Lucena destaca que em 1972 a Academia de Samba Relâmpago


apresentou uma inovação trazida de terras cariocas. Seria um novo
ritmo, introduzindo o repenique e o maracanã. Além das novidades no
samba, trazia também, a estruturação do carnaval, direção empresarial,
quadras de ensaio, gravações de samba enredo e participação em
projetos sociais.

Um samba com sotaque? Reza a lenda que Mestre Marçal, uma das
figuras mais icônicas do universo do samba carioca, ficou
impressionado com o ritmo do samba tocado aqui em Porto Alegre.
Quem conta esta história é o documentarista e pesquisador Claudinho
Pereira .

“Certa vez, recebendo em Porto Alegre o grande mestre Marçal, víamos


e ouvíamos o desfile das escolas de samba da Cidade quando percebi
que ele ficou encantado com o ritmo apresentado na avenida.
Burramente falei para o mestre que o samba das nossas escolas
deveria ter uma batida mais lenta, menos acelerada – como a das
escolas do Rio de Janeiro. Marçal me olhou com um ar estranho e
respondeu: ‘Aqui, o samba-enredo é lindo no ritmo e tem uma cadência
que eu nunca tinha ouvido. E esta é a beleza do samba da sua terra;
tem um diferencial do samba ouvido no resto do país.’ O samba é isso:
assim como o jazz, o samba tem variações em cima de seu ritmo.”

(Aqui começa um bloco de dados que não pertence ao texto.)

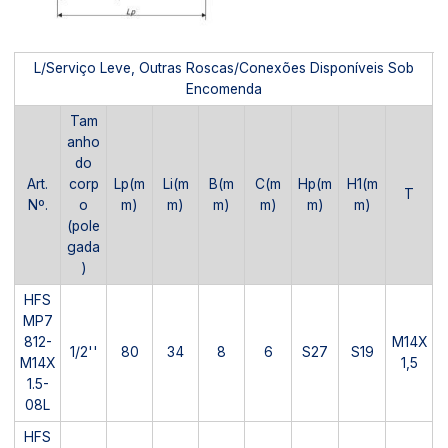
L/Serviço Leve, Outras Roscas/Conexões Disponíveis Sob
Encomenda
Tam
anho
do
Art.
corp
Lp(m
Li(m
B(m
C(m
Hp(m
H1(m
T
Nº.
o
m)
m)
m)
m)
m)
m)
(pole
gada
)
HFS
MP7
812-
M14X
1/2''
80
34
8
6
S27
S19
M14X
1,5
1.5-
08L
HFS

Os desfiles das escolas de samba – antes da existência do Complexo


Cultural do Porto Seco, aconteciam em diversos espaços, entre o
centro e a cidade baixa. Ao todo foram 12 lugares diferentes de desfiles,
em 1949, o primeiro foi realizado na antiga Praça Senador Florêncio,
hoje Praça da Alfândega. Os lugares em que os desfiles permaneceram
por mais tempo foram na Avenida Loureiro da Silva (Avenida Perimetral)
de 1970 até o ano de 1980, quando passaram a acontecer na Avenida
Augusto de Carvalho, até o ano de 2003, tendo sido depois transferidos
para o Complexo Cultural Porto Seco. Com um tom de lamento,
Joaquim Lucena Neto refletiu sobre a mudança do local:

“Hoje atiram as cinzas do Carnaval no Porto Seco, mas esqueceram de


tirar as brasas. Tenho certeza de que elas ainda acenderão a chama da
cultura. Esta nunca se apagará e o sambista poderá cantar… ‘A vida só
tem valor com o samba/ o povo sorrindo/a avenida se abrindo’…
Infelizmente, sempre foi assim… pobre Carnaval!

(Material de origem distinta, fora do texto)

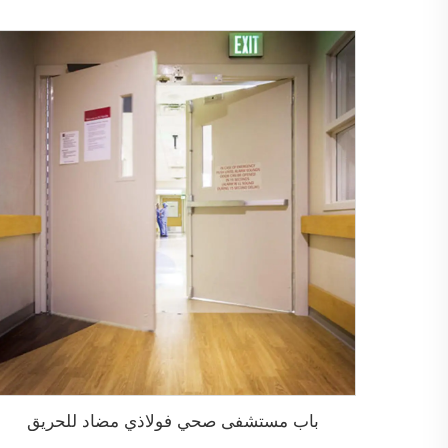
باب مستشفى صحي فولاذي مضاد للحريق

No ritmo da bateria e na cantoria do povo, o esplendor de um samba


com sotaque próprio, uma saudade imensa, nos faz perguntar.
Carnaval, quando tu vais voltar?

“Os bambas criaram fama lá no bairro da Santana, até chegar no desfile


principal, quem é que não se lembra do esplendor da Broadway, da
Festa dos Navegantes, o Guarani foi uma página marcante, e a
passagem tão bela, dos Bambas em tempo de Portela”.